Winter ailments are around in force, so it’s really important to look after our immune health. Bone broth is a good old fashioned nutritional tonic that is making a comeback! There are many proven health benefits of regularly drinking good quality bone broth…and it’s easy and inexpensive to make.
Anyone who has read Gut and Psychology Syndrome knows the many benefits of bone broth and how it can improve digestion, allergies, immune health, brain health, and much more.
What isn’t as well known is that broth can help reduce cellulite by improving connective tissue, increase hair growth/strength, improve digestive issues and re-mineralise teeth.
Bone Broth is made with bones and can contain a small amount of meat adhering to the bones. As with stock, bones are typically roasted first to improve the flavour of the bone broth. Bone broths are then simmered for a very long period of time (often in excess of 24 hours), with the purpose being not only to produce gelatin from collagen-rich joints but also to release minerals from bones. At the end of cooking, the bones should crumble when pressed lightly between your thumb and forefinger.

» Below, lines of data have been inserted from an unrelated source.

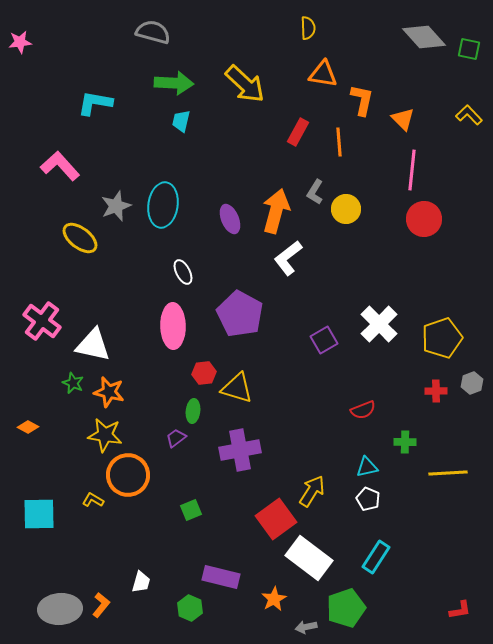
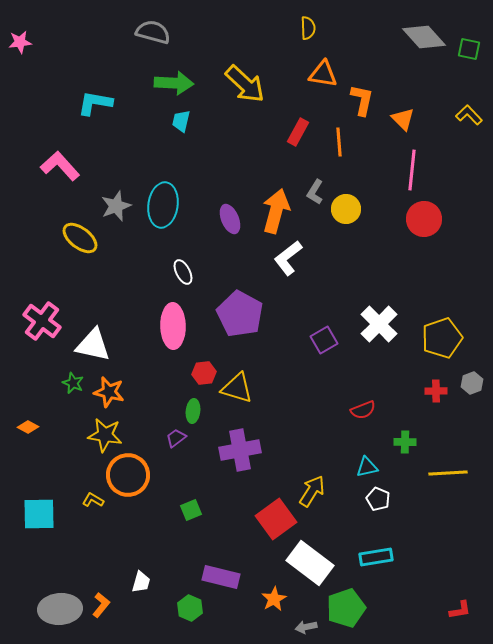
white pentagon at (368, 499): moved 10 px right
cyan rectangle at (376, 557): rotated 48 degrees clockwise
white rectangle at (309, 558): moved 1 px right, 5 px down
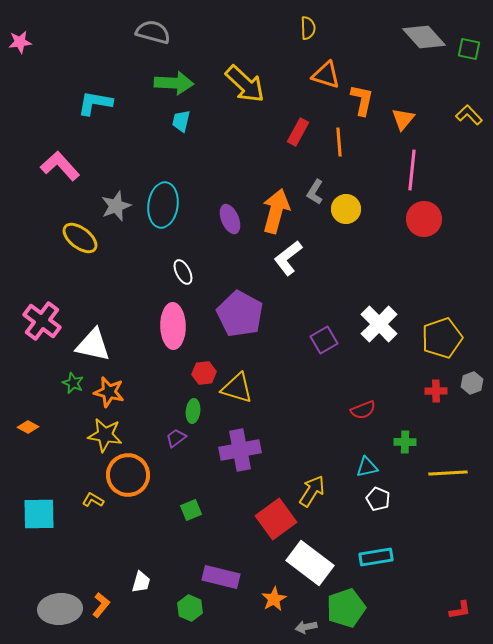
orange triangle at (323, 74): moved 3 px right, 1 px down; rotated 8 degrees clockwise
orange triangle at (403, 119): rotated 25 degrees clockwise
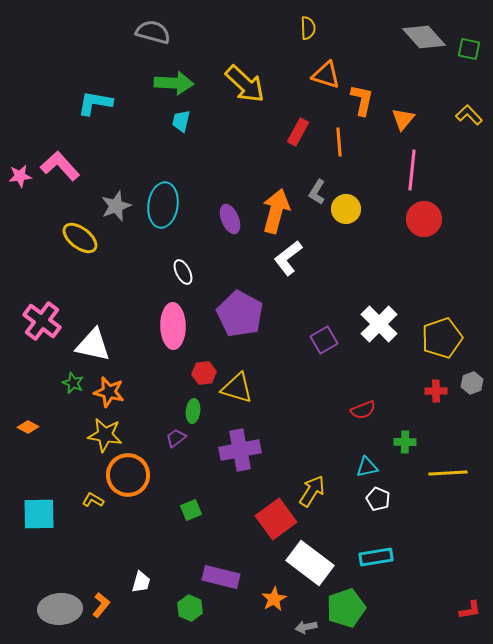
pink star at (20, 42): moved 134 px down
gray L-shape at (315, 192): moved 2 px right
red L-shape at (460, 610): moved 10 px right
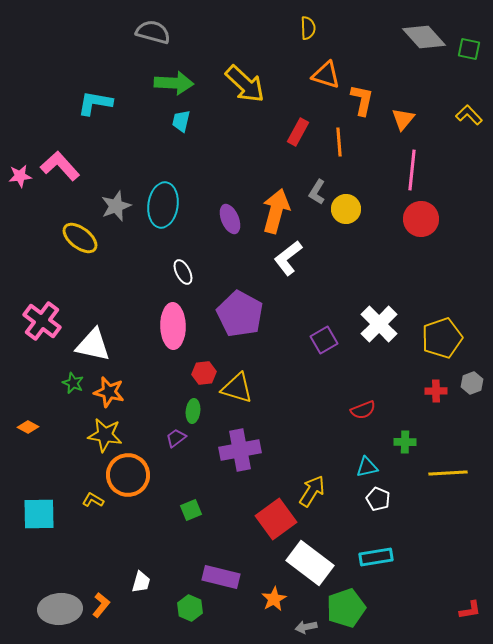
red circle at (424, 219): moved 3 px left
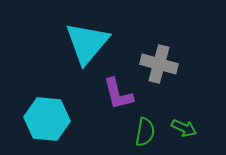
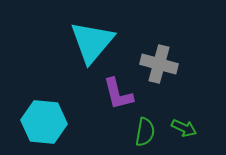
cyan triangle: moved 5 px right, 1 px up
cyan hexagon: moved 3 px left, 3 px down
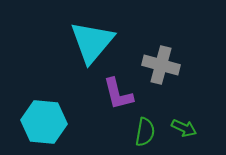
gray cross: moved 2 px right, 1 px down
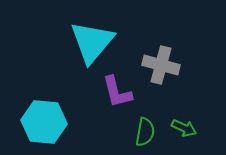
purple L-shape: moved 1 px left, 2 px up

Bone broths are extraordinarily rich in amino acids. Glycine supports the body’s detoxification process and is used in the synthesis of haemoglobin, bile salts and other naturally-occurring chemicals within the body. Glycine also supports digestion and the secretion of gastric acids. Proline, especially when paired with vitamin C, supports good skin health. Bone broths are also rich in gelatine which supports digestive health (which is why it plays a critical role in the Gut and Psychology Syndrome diet. Broth is very helpful to have on hand when anyone in the family gets sick as it can be a soothing and immune boosting drink during illness, even if the person doesn’t feel like eating. And, lastly, if you’ve ever wondering why chicken soup is good for a cold, there’s science behind that, too. Chicken broth helps mitigate the side effects of colds, flus and upper respiratory infections.
Homemade, nutrient dense bone broth is incredibly easy and inexpensive to make. There is no comparison to the bought versions which often contain MSG or other chemicals and which lack gelatine, good fats and some of the other health-boosting properties of homemade broth.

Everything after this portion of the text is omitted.